_Directions for this task_
Your job is to print, exactly, the lines in the data below from the line with "30 Lie 2019 13:51" through the line with "век на системот.", both included, and to omit any picture.

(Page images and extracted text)
□ □ □ □ □ □ □

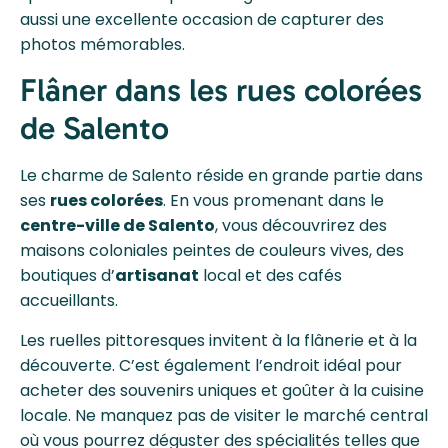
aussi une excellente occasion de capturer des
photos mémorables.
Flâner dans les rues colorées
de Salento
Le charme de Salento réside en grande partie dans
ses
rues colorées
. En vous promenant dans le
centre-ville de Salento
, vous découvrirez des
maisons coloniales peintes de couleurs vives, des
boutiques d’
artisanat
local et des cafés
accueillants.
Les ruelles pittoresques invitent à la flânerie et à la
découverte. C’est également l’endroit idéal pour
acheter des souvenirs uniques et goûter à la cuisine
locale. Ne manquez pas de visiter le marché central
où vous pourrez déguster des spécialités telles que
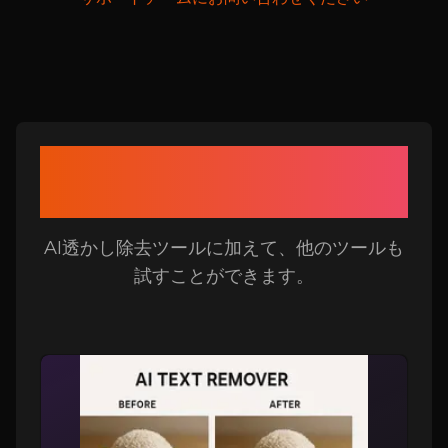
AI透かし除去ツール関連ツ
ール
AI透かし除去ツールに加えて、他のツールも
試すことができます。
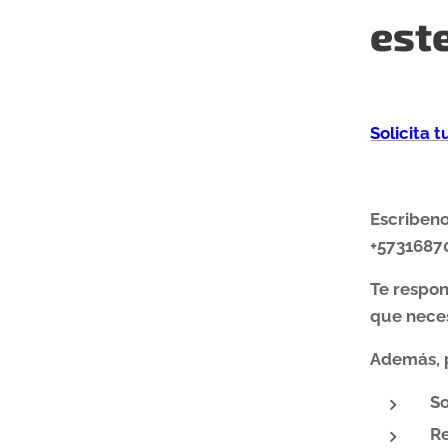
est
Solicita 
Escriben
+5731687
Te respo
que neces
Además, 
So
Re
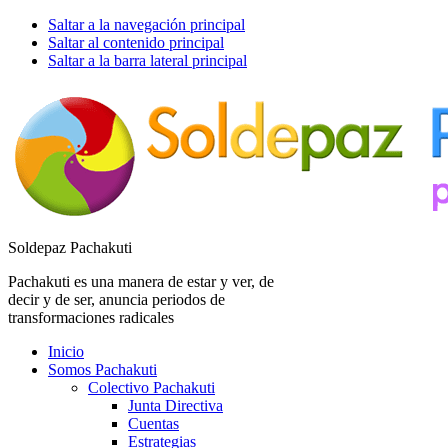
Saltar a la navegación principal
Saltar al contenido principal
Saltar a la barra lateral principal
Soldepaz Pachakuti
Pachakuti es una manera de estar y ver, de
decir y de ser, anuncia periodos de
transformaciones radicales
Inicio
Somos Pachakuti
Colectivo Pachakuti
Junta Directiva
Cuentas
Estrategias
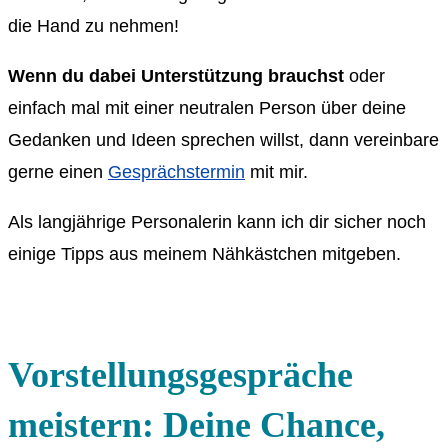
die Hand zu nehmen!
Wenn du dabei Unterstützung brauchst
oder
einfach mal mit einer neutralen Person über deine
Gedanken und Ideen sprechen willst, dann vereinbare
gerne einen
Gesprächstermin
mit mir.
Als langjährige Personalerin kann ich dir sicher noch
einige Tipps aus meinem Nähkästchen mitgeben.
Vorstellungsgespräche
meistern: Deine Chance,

□ □ □ □ □ □ □

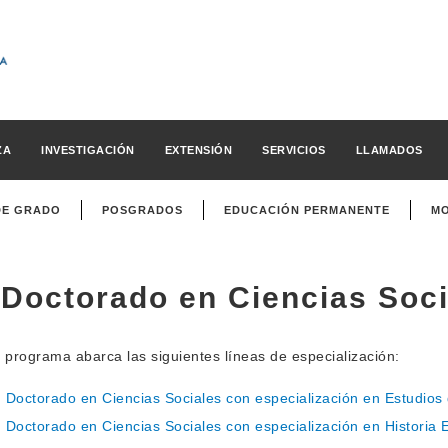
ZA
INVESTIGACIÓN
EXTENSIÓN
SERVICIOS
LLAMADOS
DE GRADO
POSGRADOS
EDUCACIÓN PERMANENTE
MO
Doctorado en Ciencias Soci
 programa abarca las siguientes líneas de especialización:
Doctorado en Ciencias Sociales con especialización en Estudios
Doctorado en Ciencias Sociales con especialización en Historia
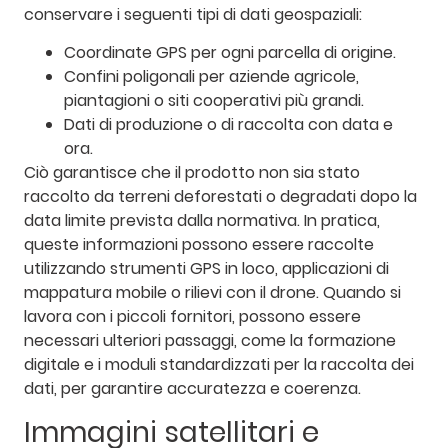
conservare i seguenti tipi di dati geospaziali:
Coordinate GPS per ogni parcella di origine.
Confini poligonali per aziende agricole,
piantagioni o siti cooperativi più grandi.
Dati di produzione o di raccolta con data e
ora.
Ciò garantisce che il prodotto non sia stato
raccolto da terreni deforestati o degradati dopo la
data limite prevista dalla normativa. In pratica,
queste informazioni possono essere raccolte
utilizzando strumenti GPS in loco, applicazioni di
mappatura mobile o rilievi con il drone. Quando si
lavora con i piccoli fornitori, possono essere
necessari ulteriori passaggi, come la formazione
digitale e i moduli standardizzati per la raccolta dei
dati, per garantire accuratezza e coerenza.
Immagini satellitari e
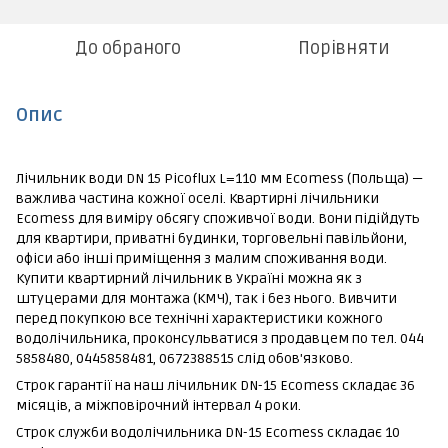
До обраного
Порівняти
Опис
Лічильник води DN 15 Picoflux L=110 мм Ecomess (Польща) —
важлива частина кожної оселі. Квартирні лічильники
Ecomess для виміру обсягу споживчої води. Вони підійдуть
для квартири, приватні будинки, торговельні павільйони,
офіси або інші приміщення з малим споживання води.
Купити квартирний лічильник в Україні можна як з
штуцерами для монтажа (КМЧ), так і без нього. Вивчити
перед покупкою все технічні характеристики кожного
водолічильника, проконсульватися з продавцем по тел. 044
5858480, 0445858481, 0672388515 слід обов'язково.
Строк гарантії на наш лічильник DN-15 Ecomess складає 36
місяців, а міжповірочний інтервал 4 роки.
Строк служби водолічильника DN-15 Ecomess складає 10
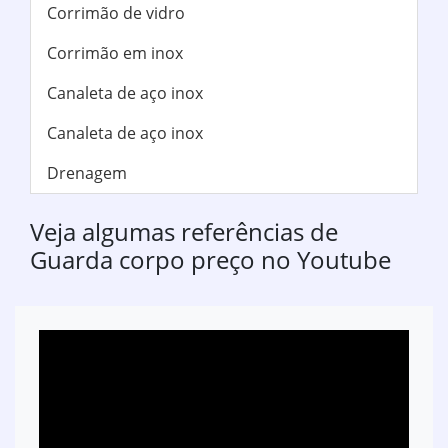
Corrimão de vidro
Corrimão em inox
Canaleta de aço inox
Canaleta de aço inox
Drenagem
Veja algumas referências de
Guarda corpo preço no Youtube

□ □ □ □ □ □ □

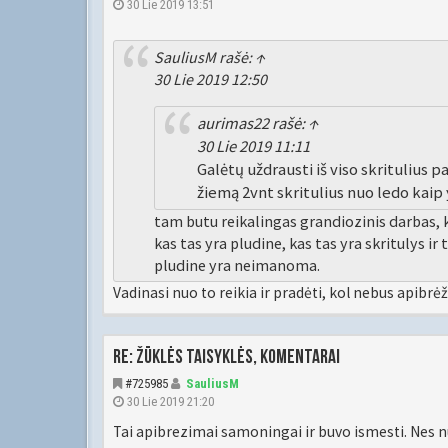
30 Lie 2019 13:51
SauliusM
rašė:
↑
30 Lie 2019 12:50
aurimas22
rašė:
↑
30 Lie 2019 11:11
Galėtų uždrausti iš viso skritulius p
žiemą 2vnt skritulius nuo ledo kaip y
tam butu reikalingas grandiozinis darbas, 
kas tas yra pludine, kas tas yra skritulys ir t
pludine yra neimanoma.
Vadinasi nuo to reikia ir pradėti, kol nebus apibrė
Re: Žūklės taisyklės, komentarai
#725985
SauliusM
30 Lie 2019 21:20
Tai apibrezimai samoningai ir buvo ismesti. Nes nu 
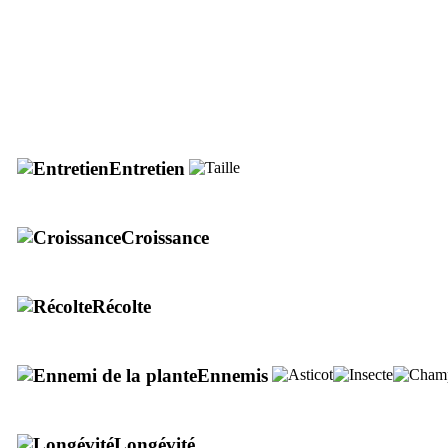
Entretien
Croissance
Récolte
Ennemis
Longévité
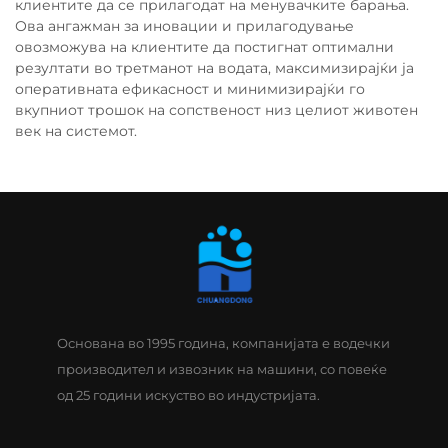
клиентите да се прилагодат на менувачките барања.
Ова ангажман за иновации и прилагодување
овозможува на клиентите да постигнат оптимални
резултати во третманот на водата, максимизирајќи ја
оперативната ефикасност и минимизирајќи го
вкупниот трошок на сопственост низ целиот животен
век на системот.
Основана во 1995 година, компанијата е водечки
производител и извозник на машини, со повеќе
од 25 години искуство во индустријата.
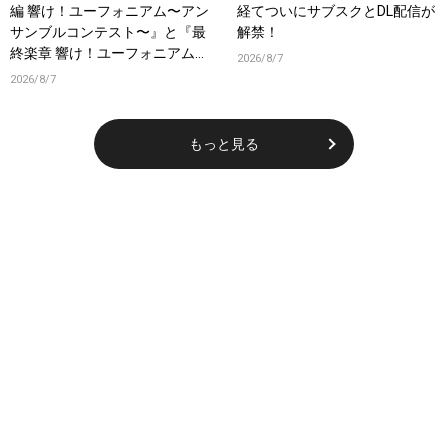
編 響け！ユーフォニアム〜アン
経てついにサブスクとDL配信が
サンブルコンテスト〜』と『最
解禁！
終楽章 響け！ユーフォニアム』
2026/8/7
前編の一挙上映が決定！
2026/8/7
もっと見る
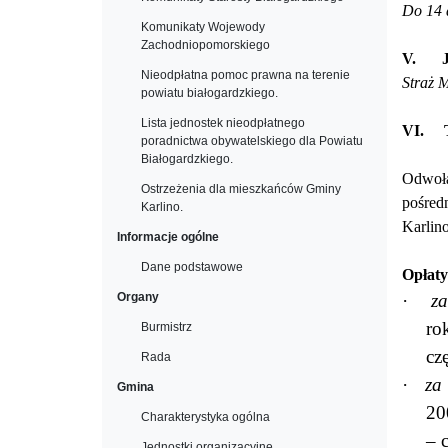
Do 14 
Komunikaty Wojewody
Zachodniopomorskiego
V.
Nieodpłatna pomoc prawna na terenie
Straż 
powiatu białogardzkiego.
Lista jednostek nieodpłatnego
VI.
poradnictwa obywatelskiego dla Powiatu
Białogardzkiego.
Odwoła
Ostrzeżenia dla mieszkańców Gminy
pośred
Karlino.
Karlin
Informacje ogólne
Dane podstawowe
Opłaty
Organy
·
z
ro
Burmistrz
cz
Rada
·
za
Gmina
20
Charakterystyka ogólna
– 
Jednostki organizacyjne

□ □ □ □ □ □ □

_Output of the exercise_
30 Lie 2019 13:51
SauliusM
rašė:
↑
30 Lie 2019 12:50
aurimas22
rašė:
↑
30 Lie 2019 11:11
Galėtų uždrausti iš viso skritulius p
žiemą 2vnt skritulius nuo ledo kaip y
tam butu reikalingas grandiozinis darbas, 
kas tas yra pludine, kas tas yra skritulys ir t
pludine yra neimanoma.
Vadinasi nuo to reikia ir pradėti, kol nebus apibrė
Re: Žūklės taisyklės, komentarai
#725985
SauliusM
30 Lie 2019 21:20
Tai apibrezimai samoningai ir buvo ismesti. Nes nu 
Entretien
Croissance
Récolte
Ennemis
Longévité
клиентите да се прилагодат на менувачките барања.
Ова ангажман за иновации и прилагодување
овозможува на клиентите да постигнат оптимални
резултати во третманот на водата, максимизирајќи ја
оперативната ефикасност и минимизирајќи го
вкупниот трошок на сопственост низ целиот животен
век на системот.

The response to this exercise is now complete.